If you’re looking to make a homemade version of that cheesy favorite from your beloved pizza establishment, this recipe delivers. Our dough receives a chewy boost from semolina flour, a flour commonly used in pasta because of its fantastic elasticity. Then the dough is bathed in melted butter, garlic, and herbs before getting topped with a trio of cheeses. Whole-milk mozzarella is classically gooey and stretchy while Gruyère and Parmesan boast earthy and nutty tones, delivering the perfect shareable snack you may not want to share.
- 2½ cups (313 grams) all-purpose flour, plus more for dusting
- 1 cup (155 grams) semolina flour
- 3 teaspoons (9 grams) kosher salt, divided
- 2 teaspoons (6 grams) instant yeast
- 2 teaspoons (8 grams) granulated sugar
- 1¼ cups (300 grams) warm water (120°F/49°C to 130°F/54°C)
- 2 tablespoons (28 grams) extra-virgin olive oil
- 3 tablespoons (42 grams) unsalted butter, melted
- 1 tablespoon (10 grams) minced garlic
- ½ teaspoon dried Italian seasoning, plus more for sprinkling
- 2 cups (226 grams) shredded whole-milk mozzarella cheese
- 1 cup (113 grams) shredded Gruyère cheese
- Freshly grated Parmesan cheese, for sprinkling Marinara sauce, to serve
- Preheat oven to 425°F (220°C). Line a baking sheet with parchment paper.
- In a large bowl, whisk together flours, 2½ teaspoons (7.5 grams) salt, yeast, and sugar. Make a well in center; add 1¼ cups (300 grams) warm water and oil. Using a spatula or wooden spoon,’ stir until a shaggy dough forms. Turn out dough onto a lightly floured surface. Using floured hands, flatten dough until about 1 inch thick. Fold dough in half toward you; using heels of your hands, push dough away from you. Turn 90 degrees, and repeat procedure until smooth and elastic, 5 to 6 minutes, lightly flouring surface and hands as needed. (See PRO TIP.)
- Lightly oil a large bowl. Place dough in bowl, turning to grease top. Cover and let rise in a warm, draft-free place (75°F/24°C) until doubled in size, 30 to 45 minutes.
- In a small bowl, stir together melted butter, garlic, Italian seasoning, and remaining ½ teaspoon (1.5 grams) salt.
- Punch down dough, and let stand for 5 minutes. Turn out dough onto a lightly floured surface, and roll into a 16×11-inch oval. Place on prepared pan. (Remeasure to make sure dough is still 16×11 inches.) Dock dough all over 1 inch apart. Brush dough with butter mixture. Sprinkle with mozzarella and Gruyère.

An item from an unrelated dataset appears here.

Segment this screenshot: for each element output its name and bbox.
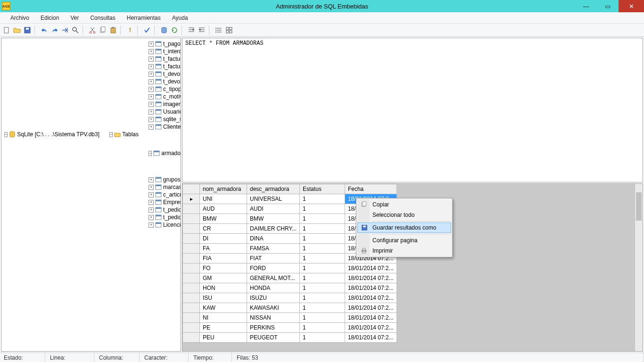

- Bake until bottom crust is golden brown and cheese is melted, 20 to 25 minutes. Let cool for 5 minutes. Sprinkle with Parmesan and Italian seasoning. Cut in half lengthwise, and cut each half into 2-inch sticks. Serve hot with marinara sauce.
PRO TIP- This recipe calls for steady kneading. Don’t rush—you can go from smooth to tearing the dough pretty quickly. Go slow and pay attention to your dough. Re-flour your hands when the dough tears as you pull your hands away. You will need to re-flour your hands and surface a lot in the beginning and sparingly toward the end. It starts to get smooth around 4 minutes, but it is not elastic yet. Knead for about 1 minute more, and it gets smoother and elastic. Perform a finger dent test to make sure the dough is ready: gently press your finger about ½ inch into the surface. If your dough has been properly kneaded, you should be able to watch the dough spring back completely.